Marie parvint la dernière à l’orifice, se traînant péniblement sur les genoux. Quand elle aperçut les étoiles et l’eau mouvante devant elle, elle rendit grâces à Dieu. Mais un souffle rauque la fit retourner. Cette fois-ci, ce n’était pas une illusion. Elle vit dans les ténèbres du boyau luire les yeux blancs qui avaient hanté ses songes.

— Le nègre !

La brute couchée tout de son long sur les lichens humides rampait vers elle. Déjà sa lourde main se tendait pour la saisir. On eût dit d’un reptile monstrueux, la bouche entr’ouverte sur l’éclair livide des dents.

Elle bondit. La nuit la happa.
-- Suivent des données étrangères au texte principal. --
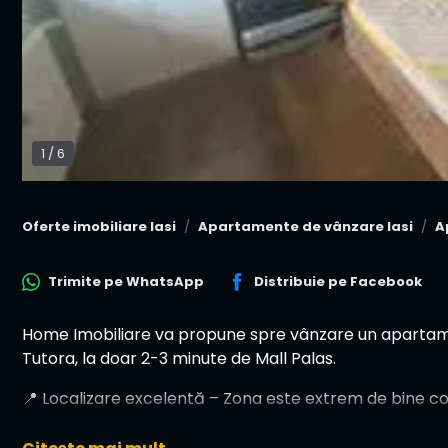
1
/
6
Oferte imobiliare Iasi
Apartamente de vânzare Iasi
A
Trimite pe
WhatsApp
Distribuie pe
Facebook
Home Imobiliare va propune spre vânzare un apartame
Tutora, la doar 2-3 minute de Mall Palas.
📍 Localizare excelentă – Zona este extrem de bine con
• Ideal pentru personalizare după propriul gust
Elle était sauve.

Se retournant brusquement, elle tira la grille vers elle au moment précis où Tommy Hogshead empoignait les barreaux.

La tête hideuse du nègre ricanait derrière cette cage.

— Tant pis pour lui, pensa-t-elle.

Sa main ne trembla pas.

Un claquement sec. Un peu de cervelle éclaboussa le roc. La tête s’affaissa sur les barres, les yeux demeurèrent fixes et blancs, ouverts sur l’immensité.